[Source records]
────
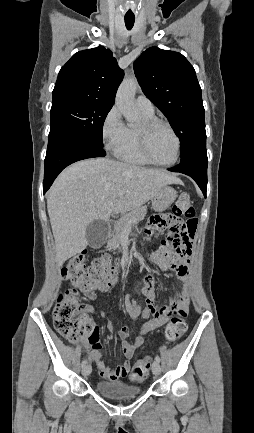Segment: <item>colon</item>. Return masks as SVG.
I'll use <instances>...</instances> for the list:
<instances>
[{
    "mask_svg": "<svg viewBox=\"0 0 254 433\" xmlns=\"http://www.w3.org/2000/svg\"><path fill=\"white\" fill-rule=\"evenodd\" d=\"M182 217L186 219L182 221ZM164 245L158 255L161 257L187 256L191 253V243L198 227L195 209L188 194H182L169 215ZM87 253L82 252L70 258L62 269L63 278L70 288L63 291L53 309V323L56 331L70 342H77L83 334L88 341L93 333V325L84 315L79 291L91 292L108 283L116 276V266L110 256L95 259L87 266ZM187 307L173 306L171 318L165 327V342L178 341L187 329ZM152 360L142 359L136 363L130 374L133 382L144 381L150 372Z\"/></svg>",
    "mask_w": 254,
    "mask_h": 433,
    "instance_id": "obj_1",
    "label": "colon"
}]
</instances>
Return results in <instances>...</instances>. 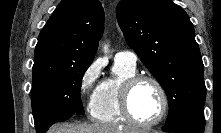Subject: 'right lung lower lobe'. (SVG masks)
Masks as SVG:
<instances>
[{
  "mask_svg": "<svg viewBox=\"0 0 221 133\" xmlns=\"http://www.w3.org/2000/svg\"><path fill=\"white\" fill-rule=\"evenodd\" d=\"M55 120H47L42 122L40 125H35L37 133H45L51 125L56 123Z\"/></svg>",
  "mask_w": 221,
  "mask_h": 133,
  "instance_id": "obj_1",
  "label": "right lung lower lobe"
}]
</instances>
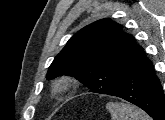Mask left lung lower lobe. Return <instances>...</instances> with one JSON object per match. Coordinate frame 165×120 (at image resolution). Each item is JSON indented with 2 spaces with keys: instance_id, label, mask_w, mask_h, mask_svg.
Returning <instances> with one entry per match:
<instances>
[{
  "instance_id": "1",
  "label": "left lung lower lobe",
  "mask_w": 165,
  "mask_h": 120,
  "mask_svg": "<svg viewBox=\"0 0 165 120\" xmlns=\"http://www.w3.org/2000/svg\"><path fill=\"white\" fill-rule=\"evenodd\" d=\"M108 95L137 105L154 120H165V99L160 80L155 75L152 62L140 46L128 65L121 84Z\"/></svg>"
}]
</instances>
────
Pick up at the line that holds "Mask left lung" and restate each line, word for word, through the last line of the entries. Include both end lines but none of the pictures.

Mask left lung lower lobe. Return <instances>...</instances> with one JSON object per match. Coordinate frame 165×120 (at image resolution). Each item is JSON indented with 2 spaces with keys: instance_id, label, mask_w, mask_h, mask_svg.
Returning <instances> with one entry per match:
<instances>
[{
  "instance_id": "1",
  "label": "left lung lower lobe",
  "mask_w": 165,
  "mask_h": 120,
  "mask_svg": "<svg viewBox=\"0 0 165 120\" xmlns=\"http://www.w3.org/2000/svg\"><path fill=\"white\" fill-rule=\"evenodd\" d=\"M108 95L137 105L154 120H165V99L160 80L155 75L152 62L140 46L128 65L121 84Z\"/></svg>"
}]
</instances>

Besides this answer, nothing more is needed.